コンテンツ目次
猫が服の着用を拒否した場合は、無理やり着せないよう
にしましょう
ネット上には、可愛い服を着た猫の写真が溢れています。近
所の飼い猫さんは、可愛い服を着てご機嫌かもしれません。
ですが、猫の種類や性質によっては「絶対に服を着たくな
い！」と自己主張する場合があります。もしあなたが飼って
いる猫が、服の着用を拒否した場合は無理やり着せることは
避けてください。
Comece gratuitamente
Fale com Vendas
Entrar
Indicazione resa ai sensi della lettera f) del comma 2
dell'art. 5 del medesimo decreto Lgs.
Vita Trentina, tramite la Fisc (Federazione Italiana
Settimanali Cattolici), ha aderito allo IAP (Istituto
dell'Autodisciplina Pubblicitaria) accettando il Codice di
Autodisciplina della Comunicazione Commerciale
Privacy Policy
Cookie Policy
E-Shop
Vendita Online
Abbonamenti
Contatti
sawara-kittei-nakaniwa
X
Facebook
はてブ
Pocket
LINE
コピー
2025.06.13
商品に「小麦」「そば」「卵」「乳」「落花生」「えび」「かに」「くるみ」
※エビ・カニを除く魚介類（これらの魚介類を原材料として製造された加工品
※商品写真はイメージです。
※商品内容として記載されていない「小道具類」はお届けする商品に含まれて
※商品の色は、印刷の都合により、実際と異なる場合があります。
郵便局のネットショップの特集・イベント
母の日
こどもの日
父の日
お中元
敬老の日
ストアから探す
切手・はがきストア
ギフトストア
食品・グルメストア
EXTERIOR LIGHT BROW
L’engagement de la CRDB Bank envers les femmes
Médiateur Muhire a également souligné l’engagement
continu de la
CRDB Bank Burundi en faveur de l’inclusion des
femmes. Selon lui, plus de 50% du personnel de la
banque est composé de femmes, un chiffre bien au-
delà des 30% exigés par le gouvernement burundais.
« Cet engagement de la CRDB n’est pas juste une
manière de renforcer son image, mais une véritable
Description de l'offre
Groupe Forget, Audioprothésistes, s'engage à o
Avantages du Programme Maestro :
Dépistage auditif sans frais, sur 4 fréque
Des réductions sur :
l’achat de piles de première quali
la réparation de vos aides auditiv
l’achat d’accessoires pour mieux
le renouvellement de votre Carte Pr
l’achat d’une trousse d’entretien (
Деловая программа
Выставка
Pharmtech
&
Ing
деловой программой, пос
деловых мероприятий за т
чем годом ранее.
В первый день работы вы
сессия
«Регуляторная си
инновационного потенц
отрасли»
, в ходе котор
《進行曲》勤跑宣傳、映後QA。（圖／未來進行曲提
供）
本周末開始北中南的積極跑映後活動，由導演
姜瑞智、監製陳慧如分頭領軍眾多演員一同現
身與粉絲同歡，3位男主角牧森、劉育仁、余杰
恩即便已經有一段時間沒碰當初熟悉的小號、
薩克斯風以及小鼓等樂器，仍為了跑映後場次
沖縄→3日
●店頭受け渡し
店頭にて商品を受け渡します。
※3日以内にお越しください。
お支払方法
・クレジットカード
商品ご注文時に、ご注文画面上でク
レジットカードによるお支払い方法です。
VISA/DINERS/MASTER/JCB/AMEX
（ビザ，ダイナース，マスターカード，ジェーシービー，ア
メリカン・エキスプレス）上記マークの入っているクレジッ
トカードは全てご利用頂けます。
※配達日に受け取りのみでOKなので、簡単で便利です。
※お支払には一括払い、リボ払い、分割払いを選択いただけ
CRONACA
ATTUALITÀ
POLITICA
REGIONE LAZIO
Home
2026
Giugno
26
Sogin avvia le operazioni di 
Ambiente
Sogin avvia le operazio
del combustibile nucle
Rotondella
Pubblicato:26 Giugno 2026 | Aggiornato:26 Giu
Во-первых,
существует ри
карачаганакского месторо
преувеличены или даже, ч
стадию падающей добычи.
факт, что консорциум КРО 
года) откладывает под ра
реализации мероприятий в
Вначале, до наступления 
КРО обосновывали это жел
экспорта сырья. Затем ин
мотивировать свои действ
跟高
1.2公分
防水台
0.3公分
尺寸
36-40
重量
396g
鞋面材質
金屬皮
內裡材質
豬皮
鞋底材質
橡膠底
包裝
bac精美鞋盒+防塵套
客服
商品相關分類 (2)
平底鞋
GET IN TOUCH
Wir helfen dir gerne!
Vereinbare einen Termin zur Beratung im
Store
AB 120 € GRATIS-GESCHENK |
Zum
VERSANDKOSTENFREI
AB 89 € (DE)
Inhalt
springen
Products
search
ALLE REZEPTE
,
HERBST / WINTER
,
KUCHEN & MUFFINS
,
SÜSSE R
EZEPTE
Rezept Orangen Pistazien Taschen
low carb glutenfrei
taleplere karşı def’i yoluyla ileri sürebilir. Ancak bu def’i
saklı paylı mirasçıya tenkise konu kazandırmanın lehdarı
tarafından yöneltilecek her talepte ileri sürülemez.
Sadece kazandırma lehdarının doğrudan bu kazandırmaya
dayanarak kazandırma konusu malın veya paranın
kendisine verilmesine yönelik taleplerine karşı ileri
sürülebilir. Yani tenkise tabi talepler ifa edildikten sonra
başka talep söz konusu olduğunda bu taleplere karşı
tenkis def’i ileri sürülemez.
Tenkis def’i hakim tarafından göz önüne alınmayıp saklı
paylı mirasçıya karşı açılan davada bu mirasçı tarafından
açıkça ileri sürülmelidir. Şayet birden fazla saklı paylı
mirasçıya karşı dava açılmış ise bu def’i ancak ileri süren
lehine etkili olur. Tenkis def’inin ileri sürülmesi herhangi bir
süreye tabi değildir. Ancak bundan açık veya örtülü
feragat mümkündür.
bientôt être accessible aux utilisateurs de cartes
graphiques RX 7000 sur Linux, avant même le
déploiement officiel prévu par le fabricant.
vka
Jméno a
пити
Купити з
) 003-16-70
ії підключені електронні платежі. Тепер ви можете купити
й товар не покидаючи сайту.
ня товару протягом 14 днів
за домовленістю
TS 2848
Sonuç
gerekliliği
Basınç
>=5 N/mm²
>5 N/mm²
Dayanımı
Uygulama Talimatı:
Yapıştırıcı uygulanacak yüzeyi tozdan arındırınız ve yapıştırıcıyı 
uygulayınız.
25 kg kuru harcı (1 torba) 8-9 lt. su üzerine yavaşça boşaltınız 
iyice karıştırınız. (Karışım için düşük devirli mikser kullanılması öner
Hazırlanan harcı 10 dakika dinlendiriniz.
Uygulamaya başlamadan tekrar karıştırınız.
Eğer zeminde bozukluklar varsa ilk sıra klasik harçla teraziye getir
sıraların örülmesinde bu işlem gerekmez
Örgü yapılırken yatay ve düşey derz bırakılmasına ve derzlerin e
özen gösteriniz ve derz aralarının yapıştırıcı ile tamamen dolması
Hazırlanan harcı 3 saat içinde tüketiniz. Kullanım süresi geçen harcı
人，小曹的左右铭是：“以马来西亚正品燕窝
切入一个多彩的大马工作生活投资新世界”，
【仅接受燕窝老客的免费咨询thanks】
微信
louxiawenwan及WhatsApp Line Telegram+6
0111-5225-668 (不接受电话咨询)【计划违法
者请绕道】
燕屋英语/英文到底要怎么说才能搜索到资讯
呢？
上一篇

————————

- **ABOUT THIS TASK**:
Restate the whole of the material exactly.

- **SOLUTION TO THIS TASK**:
コンテンツ目次
猫が服の着用を拒否した場合は、無理やり着せないよう
にしましょう
ネット上には、可愛い服を着た猫の写真が溢れています。近
所の飼い猫さんは、可愛い服を着てご機嫌かもしれません。
ですが、猫の種類や性質によっては「絶対に服を着たくな
い！」と自己主張する場合があります。もしあなたが飼って
いる猫が、服の着用を拒否した場合は無理やり着せることは
避けてください。
Comece gratuitamente
Fale com Vendas
Entrar
Indicazione resa ai sensi della lettera f) del comma 2
dell'art. 5 del medesimo decreto Lgs.
Vita Trentina, tramite la Fisc (Federazione Italiana
Settimanali Cattolici), ha aderito allo IAP (Istituto
dell'Autodisciplina Pubblicitaria) accettando il Codice di
Autodisciplina della Comunicazione Commerciale
Privacy Policy
Cookie Policy
E-Shop
Vendita Online
Abbonamenti
Contatti
sawara-kittei-nakaniwa
X
Facebook
はてブ
Pocket
LINE
コピー
2025.06.13
商品に「小麦」「そば」「卵」「乳」「落花生」「えび」「かに」「くるみ」
※エビ・カニを除く魚介類（これらの魚介類を原材料として製造された加工品
※商品写真はイメージです。
※商品内容として記載されていない「小道具類」はお届けする商品に含まれて
※商品の色は、印刷の都合により、実際と異なる場合があります。
郵便局のネットショップの特集・イベント
母の日
こどもの日
父の日
お中元
敬老の日
ストアから探す
切手・はがきストア
ギフトストア
食品・グルメストア
EXTERIOR LIGHT BROW
L’engagement de la CRDB Bank envers les femmes
Médiateur Muhire a également souligné l’engagement
continu de la
CRDB Bank Burundi en faveur de l’inclusion des
femmes. Selon lui, plus de 50% du personnel de la
banque est composé de femmes, un chiffre bien au-
delà des 30% exigés par le gouvernement burundais.
« Cet engagement de la CRDB n’est pas juste une
manière de renforcer son image, mais une véritable
Description de l'offre
Groupe Forget, Audioprothésistes, s'engage à o
Avantages du Programme Maestro :
Dépistage auditif sans frais, sur 4 fréque
Des réductions sur :
l’achat de piles de première quali
la réparation de vos aides auditiv
l’achat d’accessoires pour mieux
le renouvellement de votre Carte Pr
l’achat d’une trousse d’entretien (
Деловая программа
Выставка
Pharmtech
&
Ing
деловой программой, пос
деловых мероприятий за т
чем годом ранее.
В первый день работы вы
сессия
«Регуляторная си
инновационного потенц
отрасли»
, в ходе котор
《進行曲》勤跑宣傳、映後QA。（圖／未來進行曲提
供）
本周末開始北中南的積極跑映後活動，由導演
姜瑞智、監製陳慧如分頭領軍眾多演員一同現
身與粉絲同歡，3位男主角牧森、劉育仁、余杰
恩即便已經有一段時間沒碰當初熟悉的小號、
薩克斯風以及小鼓等樂器，仍為了跑映後場次
沖縄→3日
●店頭受け渡し
店頭にて商品を受け渡します。
※3日以内にお越しください。
お支払方法
・クレジットカード
商品ご注文時に、ご注文画面上でク
レジットカードによるお支払い方法です。
VISA/DINERS/MASTER/JCB/AMEX
（ビザ，ダイナース，マスターカード，ジェーシービー，ア
メリカン・エキスプレス）上記マークの入っているクレジッ
トカードは全てご利用頂けます。
※配達日に受け取りのみでOKなので、簡単で便利です。
※お支払には一括払い、リボ払い、分割払いを選択いただけ
CRONACA
ATTUALITÀ
POLITICA
REGIONE LAZIO
Home
2026
Giugno
26
Sogin avvia le operazioni di 
Ambiente
Sogin avvia le operazio
del combustibile nucle
Rotondella
Pubblicato:26 Giugno 2026 | Aggiornato:26 Giu
Во-первых,
существует ри
карачаганакского месторо
преувеличены или даже, ч
стадию падающей добычи.
факт, что консорциум КРО 
года) откладывает под ра
реализации мероприятий в
Вначале, до наступления 
КРО обосновывали это жел
экспорта сырья. Затем ин
мотивировать свои действ
跟高
1.2公分
防水台
0.3公分
尺寸
36-40
重量
396g
鞋面材質
金屬皮
內裡材質
豬皮
鞋底材質
橡膠底
包裝
bac精美鞋盒+防塵套
客服
商品相關分類 (2)
平底鞋
GET IN TOUCH
Wir helfen dir gerne!
Vereinbare einen Termin zur Beratung im
Store
AB 120 € GRATIS-GESCHENK |
Zum
VERSANDKOSTENFREI
AB 89 € (DE)
Inhalt
springen
Products
search
ALLE REZEPTE
,
HERBST / WINTER
,
KUCHEN & MUFFINS
,
SÜSSE R
EZEPTE
Rezept Orangen Pistazien Taschen
low carb glutenfrei
taleplere karşı def’i yoluyla ileri sürebilir. Ancak bu def’i
saklı paylı mirasçıya tenkise konu kazandırmanın lehdarı
tarafından yöneltilecek her talepte ileri sürülemez.
Sadece kazandırma lehdarının doğrudan bu kazandırmaya
dayanarak kazandırma konusu malın veya paranın
kendisine verilmesine yönelik taleplerine karşı ileri
sürülebilir. Yani tenkise tabi talepler ifa edildikten sonra
başka talep söz konusu olduğunda bu taleplere karşı
tenkis def’i ileri sürülemez.
Tenkis def’i hakim tarafından göz önüne alınmayıp saklı
paylı mirasçıya karşı açılan davada bu mirasçı tarafından
açıkça ileri sürülmelidir. Şayet birden fazla saklı paylı
mirasçıya karşı dava açılmış ise bu def’i ancak ileri süren
lehine etkili olur. Tenkis def’inin ileri sürülmesi herhangi bir
süreye tabi değildir. Ancak bundan açık veya örtülü
feragat mümkündür.
bientôt être accessible aux utilisateurs de cartes
graphiques RX 7000 sur Linux, avant même le
déploiement officiel prévu par le fabricant.
vka
Jméno a
пити
Купити з
) 003-16-70
ії підключені електронні платежі. Тепер ви можете купити
й товар не покидаючи сайту.
ня товару протягом 14 днів
за домовленістю
TS 2848
Sonuç
gerekliliği
Basınç
>=5 N/mm²
>5 N/mm²
Dayanımı
Uygulama Talimatı:
Yapıştırıcı uygulanacak yüzeyi tozdan arındırınız ve yapıştırıcıyı 
uygulayınız.
25 kg kuru harcı (1 torba) 8-9 lt. su üzerine yavaşça boşaltınız 
iyice karıştırınız. (Karışım için düşük devirli mikser kullanılması öner
Hazırlanan harcı 10 dakika dinlendiriniz.
Uygulamaya başlamadan tekrar karıştırınız.
Eğer zeminde bozukluklar varsa ilk sıra klasik harçla teraziye getir
sıraların örülmesinde bu işlem gerekmez
Örgü yapılırken yatay ve düşey derz bırakılmasına ve derzlerin e
özen gösteriniz ve derz aralarının yapıştırıcı ile tamamen dolması
Hazırlanan harcı 3 saat içinde tüketiniz. Kullanım süresi geçen harcı
人，小曹的左右铭是：“以马来西亚正品燕窝
切入一个多彩的大马工作生活投资新世界”，
【仅接受燕窝老客的免费咨询thanks】
微信
louxiawenwan及WhatsApp Line Telegram+6
0111-5225-668 (不接受电话咨询)【计划违法
者请绕道】
燕屋英语/英文到底要怎么说才能搜索到资讯
呢？
上一篇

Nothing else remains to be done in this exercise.